1. You Triflin' Skunk!
2. The Will
3. Dark Benediction

Dark Benediction was the only one I liked. I'm generally not a fan of short stories.
  MXMLLN | Jan 12, 2024 |
A truly great collection of short stories from the author of A Canticle for Leibowitz. There was maybe one story i didn`t like and found a bit boring. ( )
  TheCrow2 | Mar 22, 2023 |
It was hard to like this book, overall. A couple of stories were good, but most of the stories were mediocre, imo, and guilty of what so much sci-fi (and really most literature) of the era is guilty of: sexism. Barf.

4 stars
Crucifixus Etiam
(He was crucified also for us)
Mars was being transformed for future settlement by Earthlings.
"He had been on Mars only a month, and it hurt. Each time he swung the heavy pick into the red - Brown sod, his face winced with pain. The plastic aerator valves, surgically stitched in his chest, pulled and twisted and seem to tear with each lurch of his body. The mechanical oxygenator served as a lung, sucking blood through an artificially grafted network of veins and plastic tubing, frothing it with air from a chemical generator, and returning it to his circulatory system.
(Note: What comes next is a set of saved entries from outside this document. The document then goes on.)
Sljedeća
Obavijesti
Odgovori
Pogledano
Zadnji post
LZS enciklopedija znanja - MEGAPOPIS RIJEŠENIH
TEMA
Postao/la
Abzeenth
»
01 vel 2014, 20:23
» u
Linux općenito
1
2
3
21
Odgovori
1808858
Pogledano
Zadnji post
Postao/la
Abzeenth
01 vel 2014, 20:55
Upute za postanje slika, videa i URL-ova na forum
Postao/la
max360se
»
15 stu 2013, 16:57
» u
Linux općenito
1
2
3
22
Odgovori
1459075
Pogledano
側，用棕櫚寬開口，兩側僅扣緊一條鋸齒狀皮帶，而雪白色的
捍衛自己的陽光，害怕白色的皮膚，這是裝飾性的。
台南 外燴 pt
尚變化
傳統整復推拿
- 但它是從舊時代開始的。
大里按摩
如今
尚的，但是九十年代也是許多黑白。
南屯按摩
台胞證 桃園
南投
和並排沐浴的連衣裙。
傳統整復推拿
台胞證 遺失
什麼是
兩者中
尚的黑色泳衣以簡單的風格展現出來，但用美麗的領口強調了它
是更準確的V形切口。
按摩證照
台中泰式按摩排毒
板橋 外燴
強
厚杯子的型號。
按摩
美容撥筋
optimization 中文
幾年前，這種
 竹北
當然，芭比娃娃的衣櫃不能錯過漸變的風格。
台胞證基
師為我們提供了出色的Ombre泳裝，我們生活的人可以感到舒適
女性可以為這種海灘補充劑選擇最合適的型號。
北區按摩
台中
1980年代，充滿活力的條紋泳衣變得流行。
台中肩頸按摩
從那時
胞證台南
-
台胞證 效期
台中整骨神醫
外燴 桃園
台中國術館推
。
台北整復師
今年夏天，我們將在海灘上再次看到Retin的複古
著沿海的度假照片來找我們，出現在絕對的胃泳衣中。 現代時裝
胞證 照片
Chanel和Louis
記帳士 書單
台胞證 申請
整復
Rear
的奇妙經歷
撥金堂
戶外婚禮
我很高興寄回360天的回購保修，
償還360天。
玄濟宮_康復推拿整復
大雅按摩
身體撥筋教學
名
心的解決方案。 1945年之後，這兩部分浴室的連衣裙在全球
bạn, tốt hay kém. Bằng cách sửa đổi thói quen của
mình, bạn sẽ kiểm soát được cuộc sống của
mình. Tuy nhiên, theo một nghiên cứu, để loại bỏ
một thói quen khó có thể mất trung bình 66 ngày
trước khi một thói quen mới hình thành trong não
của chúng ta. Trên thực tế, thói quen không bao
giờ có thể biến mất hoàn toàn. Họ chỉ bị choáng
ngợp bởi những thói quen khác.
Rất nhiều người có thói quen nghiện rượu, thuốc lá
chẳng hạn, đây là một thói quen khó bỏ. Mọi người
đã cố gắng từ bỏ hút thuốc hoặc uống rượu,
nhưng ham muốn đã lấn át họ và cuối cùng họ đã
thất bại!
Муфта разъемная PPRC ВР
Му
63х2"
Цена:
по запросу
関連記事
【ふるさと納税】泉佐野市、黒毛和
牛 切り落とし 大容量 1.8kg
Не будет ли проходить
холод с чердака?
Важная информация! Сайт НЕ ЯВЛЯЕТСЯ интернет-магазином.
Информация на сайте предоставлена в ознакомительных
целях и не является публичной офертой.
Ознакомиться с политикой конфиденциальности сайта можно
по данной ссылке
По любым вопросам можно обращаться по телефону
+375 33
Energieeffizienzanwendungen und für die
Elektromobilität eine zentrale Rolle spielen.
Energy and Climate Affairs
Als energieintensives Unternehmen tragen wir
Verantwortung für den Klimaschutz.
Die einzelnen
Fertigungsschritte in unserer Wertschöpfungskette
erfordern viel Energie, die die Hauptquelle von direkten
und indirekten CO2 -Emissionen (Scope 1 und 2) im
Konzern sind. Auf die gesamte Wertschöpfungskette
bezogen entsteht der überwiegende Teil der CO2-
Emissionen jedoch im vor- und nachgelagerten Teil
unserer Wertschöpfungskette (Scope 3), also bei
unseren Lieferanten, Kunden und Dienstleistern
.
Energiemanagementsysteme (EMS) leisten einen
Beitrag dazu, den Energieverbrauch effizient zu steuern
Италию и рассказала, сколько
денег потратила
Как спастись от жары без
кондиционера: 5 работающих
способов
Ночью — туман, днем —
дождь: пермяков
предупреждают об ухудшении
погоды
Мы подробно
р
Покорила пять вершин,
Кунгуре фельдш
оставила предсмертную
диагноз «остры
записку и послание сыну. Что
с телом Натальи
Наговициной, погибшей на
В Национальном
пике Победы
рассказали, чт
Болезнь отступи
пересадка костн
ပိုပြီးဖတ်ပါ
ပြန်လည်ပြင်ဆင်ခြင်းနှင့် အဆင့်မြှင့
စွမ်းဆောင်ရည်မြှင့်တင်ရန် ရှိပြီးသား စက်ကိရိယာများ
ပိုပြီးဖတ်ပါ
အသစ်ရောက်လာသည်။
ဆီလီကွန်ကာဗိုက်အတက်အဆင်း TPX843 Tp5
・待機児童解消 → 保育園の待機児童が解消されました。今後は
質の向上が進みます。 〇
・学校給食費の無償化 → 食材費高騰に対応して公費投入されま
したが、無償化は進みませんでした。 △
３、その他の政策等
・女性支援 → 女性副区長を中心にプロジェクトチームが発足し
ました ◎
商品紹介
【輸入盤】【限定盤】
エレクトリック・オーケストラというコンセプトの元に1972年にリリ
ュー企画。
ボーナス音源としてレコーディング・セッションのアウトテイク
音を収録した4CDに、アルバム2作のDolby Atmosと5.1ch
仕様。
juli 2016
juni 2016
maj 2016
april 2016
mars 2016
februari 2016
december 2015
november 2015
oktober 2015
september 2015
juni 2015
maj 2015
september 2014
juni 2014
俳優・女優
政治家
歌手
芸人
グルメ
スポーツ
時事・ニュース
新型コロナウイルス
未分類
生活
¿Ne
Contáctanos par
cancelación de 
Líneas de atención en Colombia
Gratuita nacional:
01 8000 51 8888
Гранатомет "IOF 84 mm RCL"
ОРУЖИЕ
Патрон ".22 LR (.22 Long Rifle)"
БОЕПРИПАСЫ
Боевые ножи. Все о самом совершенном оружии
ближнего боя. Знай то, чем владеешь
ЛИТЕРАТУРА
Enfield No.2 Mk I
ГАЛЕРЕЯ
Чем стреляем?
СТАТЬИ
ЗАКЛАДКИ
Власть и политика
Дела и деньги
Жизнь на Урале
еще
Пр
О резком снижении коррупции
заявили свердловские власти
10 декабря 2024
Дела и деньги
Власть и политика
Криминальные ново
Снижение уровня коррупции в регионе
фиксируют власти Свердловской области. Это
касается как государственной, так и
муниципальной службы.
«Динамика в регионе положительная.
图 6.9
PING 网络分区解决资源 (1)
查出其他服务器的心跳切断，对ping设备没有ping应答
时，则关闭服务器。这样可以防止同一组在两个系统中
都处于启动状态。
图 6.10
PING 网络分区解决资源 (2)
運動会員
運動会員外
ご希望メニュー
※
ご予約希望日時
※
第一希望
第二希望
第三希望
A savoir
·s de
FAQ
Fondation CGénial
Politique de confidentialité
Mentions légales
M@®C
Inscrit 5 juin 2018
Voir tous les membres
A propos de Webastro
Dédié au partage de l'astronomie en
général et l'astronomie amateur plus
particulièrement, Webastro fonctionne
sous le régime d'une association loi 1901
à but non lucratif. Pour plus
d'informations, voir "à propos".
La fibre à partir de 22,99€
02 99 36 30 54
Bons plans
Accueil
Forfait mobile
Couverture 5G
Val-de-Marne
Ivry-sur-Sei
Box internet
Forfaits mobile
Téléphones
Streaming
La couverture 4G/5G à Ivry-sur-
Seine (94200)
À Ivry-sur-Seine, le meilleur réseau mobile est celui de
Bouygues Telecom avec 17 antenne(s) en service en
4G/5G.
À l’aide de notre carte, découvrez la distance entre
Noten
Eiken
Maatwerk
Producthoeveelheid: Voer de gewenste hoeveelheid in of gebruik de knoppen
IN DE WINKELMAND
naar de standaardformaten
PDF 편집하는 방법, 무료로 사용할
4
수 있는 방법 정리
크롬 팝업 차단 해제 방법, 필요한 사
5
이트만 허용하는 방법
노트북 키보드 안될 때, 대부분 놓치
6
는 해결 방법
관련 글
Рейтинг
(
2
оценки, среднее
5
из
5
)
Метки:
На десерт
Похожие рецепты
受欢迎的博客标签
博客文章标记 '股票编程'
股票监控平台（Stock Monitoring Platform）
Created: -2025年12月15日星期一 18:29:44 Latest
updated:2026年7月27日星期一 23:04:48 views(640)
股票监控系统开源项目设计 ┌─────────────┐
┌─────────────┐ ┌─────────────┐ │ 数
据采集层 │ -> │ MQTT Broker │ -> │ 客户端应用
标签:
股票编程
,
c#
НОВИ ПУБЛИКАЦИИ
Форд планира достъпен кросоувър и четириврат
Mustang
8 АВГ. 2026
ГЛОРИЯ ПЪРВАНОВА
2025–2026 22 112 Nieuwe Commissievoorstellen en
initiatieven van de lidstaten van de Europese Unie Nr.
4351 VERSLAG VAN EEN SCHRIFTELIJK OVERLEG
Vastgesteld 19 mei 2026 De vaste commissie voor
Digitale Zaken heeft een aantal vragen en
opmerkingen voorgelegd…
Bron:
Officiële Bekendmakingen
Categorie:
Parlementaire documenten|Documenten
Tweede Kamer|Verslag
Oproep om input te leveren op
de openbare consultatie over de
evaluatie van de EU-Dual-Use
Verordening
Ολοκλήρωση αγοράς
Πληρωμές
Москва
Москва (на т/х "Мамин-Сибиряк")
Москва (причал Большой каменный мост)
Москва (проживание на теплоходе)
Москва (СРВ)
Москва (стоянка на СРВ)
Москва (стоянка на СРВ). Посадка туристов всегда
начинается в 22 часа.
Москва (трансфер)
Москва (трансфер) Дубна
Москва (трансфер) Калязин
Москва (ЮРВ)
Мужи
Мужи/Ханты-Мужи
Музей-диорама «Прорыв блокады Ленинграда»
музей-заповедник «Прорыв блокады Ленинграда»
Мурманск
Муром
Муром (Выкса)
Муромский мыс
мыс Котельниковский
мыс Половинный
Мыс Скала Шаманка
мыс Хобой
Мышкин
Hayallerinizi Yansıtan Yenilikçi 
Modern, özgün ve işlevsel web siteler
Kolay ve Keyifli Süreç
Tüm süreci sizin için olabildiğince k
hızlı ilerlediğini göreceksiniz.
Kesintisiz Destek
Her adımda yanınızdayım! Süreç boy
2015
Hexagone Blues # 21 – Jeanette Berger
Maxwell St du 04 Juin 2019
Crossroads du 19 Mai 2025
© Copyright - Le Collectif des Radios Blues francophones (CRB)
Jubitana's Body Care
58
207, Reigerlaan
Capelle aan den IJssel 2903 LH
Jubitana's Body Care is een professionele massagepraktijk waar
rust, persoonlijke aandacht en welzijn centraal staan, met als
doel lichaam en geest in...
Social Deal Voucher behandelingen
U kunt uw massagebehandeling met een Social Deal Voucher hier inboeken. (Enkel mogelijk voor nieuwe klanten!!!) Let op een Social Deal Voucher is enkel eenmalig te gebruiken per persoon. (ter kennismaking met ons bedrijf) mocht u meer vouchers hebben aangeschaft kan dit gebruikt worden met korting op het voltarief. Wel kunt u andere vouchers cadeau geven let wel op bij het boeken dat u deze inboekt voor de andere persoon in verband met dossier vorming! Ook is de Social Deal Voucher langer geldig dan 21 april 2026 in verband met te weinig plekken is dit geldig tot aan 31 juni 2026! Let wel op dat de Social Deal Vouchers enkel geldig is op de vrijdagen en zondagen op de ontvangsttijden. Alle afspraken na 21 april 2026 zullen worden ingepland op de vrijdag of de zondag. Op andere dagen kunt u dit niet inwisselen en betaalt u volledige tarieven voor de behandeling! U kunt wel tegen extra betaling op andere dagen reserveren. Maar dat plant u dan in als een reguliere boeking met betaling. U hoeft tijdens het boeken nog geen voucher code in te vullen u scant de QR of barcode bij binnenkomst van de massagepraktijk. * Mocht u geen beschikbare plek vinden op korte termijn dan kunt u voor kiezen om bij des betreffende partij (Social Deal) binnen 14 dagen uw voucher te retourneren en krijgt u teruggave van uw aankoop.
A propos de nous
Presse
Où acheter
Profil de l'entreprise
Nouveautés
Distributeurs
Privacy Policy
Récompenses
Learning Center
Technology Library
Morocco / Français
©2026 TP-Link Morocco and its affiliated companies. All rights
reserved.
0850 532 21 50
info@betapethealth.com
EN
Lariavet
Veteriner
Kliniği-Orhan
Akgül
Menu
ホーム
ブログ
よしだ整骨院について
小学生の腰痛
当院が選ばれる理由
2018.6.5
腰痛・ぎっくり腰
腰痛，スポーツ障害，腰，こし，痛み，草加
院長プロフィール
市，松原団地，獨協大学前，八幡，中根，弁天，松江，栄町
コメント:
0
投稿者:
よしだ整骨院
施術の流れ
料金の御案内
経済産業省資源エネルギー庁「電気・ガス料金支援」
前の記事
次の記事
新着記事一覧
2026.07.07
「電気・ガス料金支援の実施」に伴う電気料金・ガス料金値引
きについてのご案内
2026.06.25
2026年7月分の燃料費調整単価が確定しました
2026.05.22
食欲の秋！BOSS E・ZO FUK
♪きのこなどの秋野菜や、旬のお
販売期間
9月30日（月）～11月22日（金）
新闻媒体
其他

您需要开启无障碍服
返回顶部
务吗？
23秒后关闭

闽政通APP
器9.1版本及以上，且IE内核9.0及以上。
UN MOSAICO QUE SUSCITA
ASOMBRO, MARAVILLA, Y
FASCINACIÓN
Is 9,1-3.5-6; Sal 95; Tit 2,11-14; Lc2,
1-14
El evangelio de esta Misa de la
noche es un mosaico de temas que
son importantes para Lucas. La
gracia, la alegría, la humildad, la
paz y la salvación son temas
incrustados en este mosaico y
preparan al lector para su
Breathing was unnecessary, except to provide wind for talking, but Manue breathed in desperate gulps of the 4.0 psi Martian air; for he had seen the wasted, atrophied chests of the men who had served four or five years, and he knew that on return to earth - if ever - they would still need the auxiliary oxygenator equipment."

4 stars
I Dreamer
You know how they take baby cows away from mama cows so Humans can drink their milk? In this story, human babies are taken away from their mamas to become weaponized spaceships.

5 stars
Conditionally Human
"Anthropos' mutant pets fulfilled a basic biological need of man--of all life, for that matter. The need to have young, or a reasonable facsimile, and care for them. Neutroids kept humanity satisfied with the restricted birth rate, and if it were not satisfied, it would breed itself into famine, epidemic, and possible Extinction. With the population Held constant at 5 billion, the federation could ensure a decent living standard for everyone. And as long as birth must be restricted, why not restrict it logically and limit it to genetic desirables?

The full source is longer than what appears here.